_Collected data_:
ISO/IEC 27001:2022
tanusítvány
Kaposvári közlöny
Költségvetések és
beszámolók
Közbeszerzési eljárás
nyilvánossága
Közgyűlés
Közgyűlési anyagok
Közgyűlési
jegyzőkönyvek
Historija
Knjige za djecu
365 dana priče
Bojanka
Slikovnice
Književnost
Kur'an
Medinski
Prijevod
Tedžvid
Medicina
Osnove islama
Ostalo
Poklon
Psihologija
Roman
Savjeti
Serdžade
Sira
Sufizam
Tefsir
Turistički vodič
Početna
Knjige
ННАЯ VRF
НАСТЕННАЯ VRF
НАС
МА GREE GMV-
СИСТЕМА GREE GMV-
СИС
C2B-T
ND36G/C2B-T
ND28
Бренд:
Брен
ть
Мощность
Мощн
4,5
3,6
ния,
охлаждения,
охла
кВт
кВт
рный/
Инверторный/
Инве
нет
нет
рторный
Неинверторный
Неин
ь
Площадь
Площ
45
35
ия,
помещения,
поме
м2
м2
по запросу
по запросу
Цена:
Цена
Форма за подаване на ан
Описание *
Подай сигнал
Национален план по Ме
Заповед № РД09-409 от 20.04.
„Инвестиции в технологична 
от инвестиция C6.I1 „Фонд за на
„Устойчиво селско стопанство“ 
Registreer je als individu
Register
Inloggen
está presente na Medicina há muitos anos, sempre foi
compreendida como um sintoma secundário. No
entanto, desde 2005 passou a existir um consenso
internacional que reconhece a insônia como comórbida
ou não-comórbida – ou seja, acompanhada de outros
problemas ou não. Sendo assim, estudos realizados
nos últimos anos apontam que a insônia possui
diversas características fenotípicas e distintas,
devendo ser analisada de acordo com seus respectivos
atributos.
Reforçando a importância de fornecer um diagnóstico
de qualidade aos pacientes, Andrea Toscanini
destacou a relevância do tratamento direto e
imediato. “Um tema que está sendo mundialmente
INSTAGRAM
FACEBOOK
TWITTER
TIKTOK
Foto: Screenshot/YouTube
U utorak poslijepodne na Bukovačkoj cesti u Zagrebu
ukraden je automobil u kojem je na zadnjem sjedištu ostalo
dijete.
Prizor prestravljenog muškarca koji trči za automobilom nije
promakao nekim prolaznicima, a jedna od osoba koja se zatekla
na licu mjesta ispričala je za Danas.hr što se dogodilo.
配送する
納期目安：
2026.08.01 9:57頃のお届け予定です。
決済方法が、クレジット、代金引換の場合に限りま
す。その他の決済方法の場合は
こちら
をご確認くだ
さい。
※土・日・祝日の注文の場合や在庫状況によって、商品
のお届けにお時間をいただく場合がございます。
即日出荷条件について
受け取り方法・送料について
---
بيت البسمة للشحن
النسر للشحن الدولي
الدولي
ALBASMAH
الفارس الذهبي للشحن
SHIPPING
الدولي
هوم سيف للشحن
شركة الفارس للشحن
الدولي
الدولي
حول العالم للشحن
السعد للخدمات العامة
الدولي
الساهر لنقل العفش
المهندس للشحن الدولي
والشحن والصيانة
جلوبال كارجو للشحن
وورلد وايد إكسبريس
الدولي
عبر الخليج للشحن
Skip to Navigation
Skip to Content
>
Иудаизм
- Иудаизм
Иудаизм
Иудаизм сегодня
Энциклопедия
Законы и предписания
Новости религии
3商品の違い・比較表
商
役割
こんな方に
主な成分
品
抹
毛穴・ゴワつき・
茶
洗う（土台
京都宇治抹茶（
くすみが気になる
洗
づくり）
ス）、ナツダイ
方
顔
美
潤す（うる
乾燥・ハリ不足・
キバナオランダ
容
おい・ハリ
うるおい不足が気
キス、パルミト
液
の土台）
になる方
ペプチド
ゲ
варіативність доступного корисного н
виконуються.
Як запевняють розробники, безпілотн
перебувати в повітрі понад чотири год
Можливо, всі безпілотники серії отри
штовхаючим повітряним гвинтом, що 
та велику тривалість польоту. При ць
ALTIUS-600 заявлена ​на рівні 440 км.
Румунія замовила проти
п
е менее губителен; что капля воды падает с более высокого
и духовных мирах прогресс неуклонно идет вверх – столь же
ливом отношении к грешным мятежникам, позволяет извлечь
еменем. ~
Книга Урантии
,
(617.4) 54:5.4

_WHAT TO DO_: For every line of the records that has the word "Medicina" in it, make a copy.

_EXERCISE RESULT_:
Medicina
está presente na Medicina há muitos anos, sempre foi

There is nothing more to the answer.